▸ **WHAT THE TASK REQUIRES**
Look below for lines that hold the string "Hvad" and copy each one.

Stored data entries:
== Segment start ==

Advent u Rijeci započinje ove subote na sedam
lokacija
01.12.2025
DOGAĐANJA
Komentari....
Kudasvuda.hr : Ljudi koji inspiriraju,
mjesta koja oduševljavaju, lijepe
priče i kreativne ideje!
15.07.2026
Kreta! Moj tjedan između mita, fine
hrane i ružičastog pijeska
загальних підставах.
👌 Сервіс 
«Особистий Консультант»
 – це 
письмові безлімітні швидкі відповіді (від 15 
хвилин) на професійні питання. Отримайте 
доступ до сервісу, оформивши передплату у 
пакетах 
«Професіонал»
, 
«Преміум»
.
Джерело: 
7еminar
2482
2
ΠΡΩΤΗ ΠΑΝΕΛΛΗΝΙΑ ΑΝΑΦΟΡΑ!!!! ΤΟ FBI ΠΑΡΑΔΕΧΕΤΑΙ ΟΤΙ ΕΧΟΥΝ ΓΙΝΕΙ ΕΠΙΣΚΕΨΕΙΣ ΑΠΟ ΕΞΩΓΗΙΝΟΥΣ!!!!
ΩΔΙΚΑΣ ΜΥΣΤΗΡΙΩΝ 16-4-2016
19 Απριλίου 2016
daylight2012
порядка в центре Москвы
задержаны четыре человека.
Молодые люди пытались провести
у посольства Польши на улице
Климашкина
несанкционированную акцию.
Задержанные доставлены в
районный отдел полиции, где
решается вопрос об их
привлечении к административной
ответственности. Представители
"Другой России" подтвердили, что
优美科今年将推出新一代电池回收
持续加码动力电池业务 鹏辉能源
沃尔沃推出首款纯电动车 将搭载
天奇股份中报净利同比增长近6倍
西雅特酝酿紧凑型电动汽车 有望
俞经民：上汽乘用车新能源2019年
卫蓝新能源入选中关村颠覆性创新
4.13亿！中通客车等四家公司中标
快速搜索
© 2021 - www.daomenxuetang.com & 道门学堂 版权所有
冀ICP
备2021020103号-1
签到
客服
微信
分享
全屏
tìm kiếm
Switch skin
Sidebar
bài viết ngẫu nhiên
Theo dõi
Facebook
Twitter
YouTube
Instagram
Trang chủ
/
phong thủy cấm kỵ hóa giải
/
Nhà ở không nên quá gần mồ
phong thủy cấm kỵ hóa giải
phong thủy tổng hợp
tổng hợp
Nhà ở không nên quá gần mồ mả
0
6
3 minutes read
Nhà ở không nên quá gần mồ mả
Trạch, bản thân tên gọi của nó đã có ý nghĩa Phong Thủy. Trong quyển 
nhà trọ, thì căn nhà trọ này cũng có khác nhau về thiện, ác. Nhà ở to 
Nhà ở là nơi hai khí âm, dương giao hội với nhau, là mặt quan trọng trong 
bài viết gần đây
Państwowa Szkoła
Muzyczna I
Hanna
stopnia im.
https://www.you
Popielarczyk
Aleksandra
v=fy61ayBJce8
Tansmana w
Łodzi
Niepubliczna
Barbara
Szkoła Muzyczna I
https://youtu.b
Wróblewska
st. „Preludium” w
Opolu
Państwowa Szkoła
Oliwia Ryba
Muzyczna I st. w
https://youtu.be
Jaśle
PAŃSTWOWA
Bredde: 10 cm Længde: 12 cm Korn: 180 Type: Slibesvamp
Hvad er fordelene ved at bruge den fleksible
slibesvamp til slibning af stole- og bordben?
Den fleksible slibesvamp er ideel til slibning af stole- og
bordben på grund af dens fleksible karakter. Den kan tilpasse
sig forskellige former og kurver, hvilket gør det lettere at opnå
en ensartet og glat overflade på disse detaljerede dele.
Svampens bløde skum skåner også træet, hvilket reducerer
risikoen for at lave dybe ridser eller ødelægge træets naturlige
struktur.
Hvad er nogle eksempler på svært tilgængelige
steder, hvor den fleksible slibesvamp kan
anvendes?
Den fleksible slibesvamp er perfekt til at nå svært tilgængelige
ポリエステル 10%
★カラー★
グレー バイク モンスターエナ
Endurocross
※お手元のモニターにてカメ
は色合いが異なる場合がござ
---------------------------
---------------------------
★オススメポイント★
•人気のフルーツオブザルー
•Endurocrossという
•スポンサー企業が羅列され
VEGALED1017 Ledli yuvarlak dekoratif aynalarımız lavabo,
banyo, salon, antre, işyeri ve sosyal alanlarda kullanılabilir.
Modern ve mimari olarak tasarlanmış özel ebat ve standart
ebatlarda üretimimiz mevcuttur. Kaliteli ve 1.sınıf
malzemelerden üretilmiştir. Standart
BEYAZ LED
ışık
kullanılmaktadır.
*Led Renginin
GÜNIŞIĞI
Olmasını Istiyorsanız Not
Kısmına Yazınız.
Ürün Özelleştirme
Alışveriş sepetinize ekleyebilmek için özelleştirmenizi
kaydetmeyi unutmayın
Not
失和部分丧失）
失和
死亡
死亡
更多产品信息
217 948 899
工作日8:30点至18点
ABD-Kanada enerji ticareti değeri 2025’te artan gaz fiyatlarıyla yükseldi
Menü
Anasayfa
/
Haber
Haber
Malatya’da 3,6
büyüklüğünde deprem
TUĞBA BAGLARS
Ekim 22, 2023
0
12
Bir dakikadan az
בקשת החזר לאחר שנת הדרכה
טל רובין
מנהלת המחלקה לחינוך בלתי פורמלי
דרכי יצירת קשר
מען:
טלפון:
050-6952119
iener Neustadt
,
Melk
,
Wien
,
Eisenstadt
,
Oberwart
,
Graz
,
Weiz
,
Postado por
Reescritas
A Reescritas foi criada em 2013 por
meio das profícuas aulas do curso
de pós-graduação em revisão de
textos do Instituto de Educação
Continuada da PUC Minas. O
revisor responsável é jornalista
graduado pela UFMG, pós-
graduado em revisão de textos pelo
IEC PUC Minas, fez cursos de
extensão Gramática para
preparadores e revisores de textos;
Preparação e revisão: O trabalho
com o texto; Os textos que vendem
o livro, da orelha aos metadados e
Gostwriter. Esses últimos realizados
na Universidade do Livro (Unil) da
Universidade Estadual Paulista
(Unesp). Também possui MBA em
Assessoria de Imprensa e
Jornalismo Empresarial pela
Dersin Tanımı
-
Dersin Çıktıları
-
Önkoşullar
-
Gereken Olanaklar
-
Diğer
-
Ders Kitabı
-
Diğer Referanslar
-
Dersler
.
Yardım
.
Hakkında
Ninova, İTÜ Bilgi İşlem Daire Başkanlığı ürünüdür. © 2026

== Segment end ==

▸ **TASK RESPONSE**
Hvad er fordelene ved at bruge den fleksible
Hvad er nogle eksempler på svært tilgængelige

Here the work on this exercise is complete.